The hypotheses for the Wilcoxon Rank Sum Test are difficult to write out in simple mathematical statements. The test is often referred to as a test of medians, but goes deeper than this. Technically, it allows us to determine if one distribution is stochastically larger than another. In other words, if one distribution typically gives larger values than does another distribution. If the distributions are identically shaped and have the same spread, then this implies the medians (and means) are different.

Thus, the hypotheses for the test can be written mathematically as \[ H_0: \text{difference in medians} = 0 \] \[ H_a: \text{difference in medians} \neq 0 \] or even as \[ H_0: \mu_1-\mu_2 = 0 \] \[ H_a: \mu_1-\mu_2 \neq 0 \]

However, it is important to remember that the estimated difference in location parameters that results from the test does not provide a measurement on either of these things. However, the \(p\)-value can lead us to determine whether to reject, or fail to reject the null, whichever of the above hypotheses is used.
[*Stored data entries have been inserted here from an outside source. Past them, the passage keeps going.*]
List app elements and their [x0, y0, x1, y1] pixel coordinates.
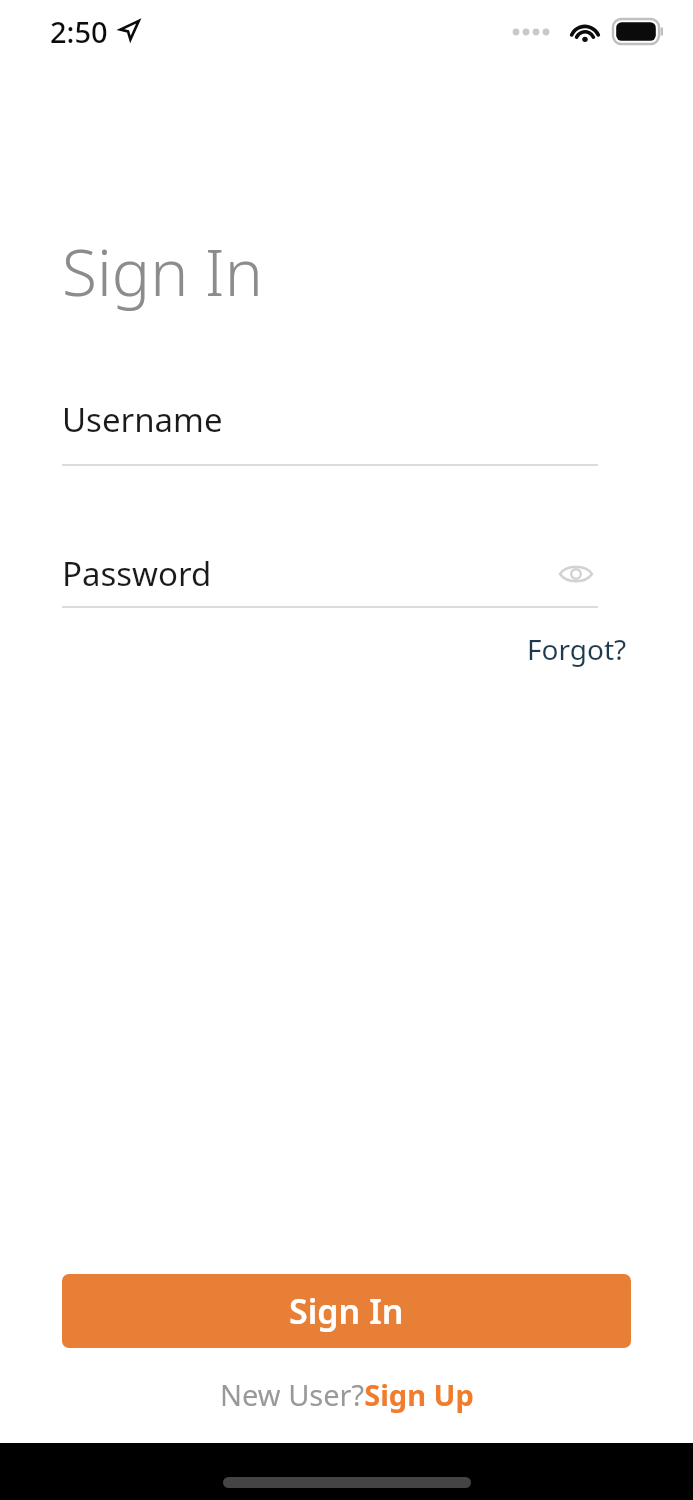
staticText: Forgot? [527, 630, 627, 668]
button[interactable]: New User?Sign Up [220, 1375, 474, 1414]
staticText: Sign In [62, 228, 263, 315]
button[interactable]: Sign In [62, 1274, 631, 1348]
staticText: 2:50 [50, 12, 108, 51]
staticText: Password [62, 551, 212, 596]
button[interactable]: Password [62, 551, 598, 596]
button[interactable]: Show password [554, 552, 598, 596]
button[interactable]: Forgot? [523, 626, 631, 672]
button[interactable]: Username [62, 397, 598, 466]
staticText: New User?Sign Up [220, 1375, 474, 1414]
staticText: Sign In [289, 1288, 404, 1334]
staticText: Username [62, 397, 223, 442]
As stated in the R help file for this test

`?wilcox.test()`

“the estimator for the difference in location parameters does not estimate the difference in medians (a common misconception) but rather the median of the difference between a sample from [the first population] and a sample from [the second population].” These are technical details that most people ignore without encountering too much difficulty. However, it does remind us that the t test is more easily interpreted whenever it is appropriate to use that test.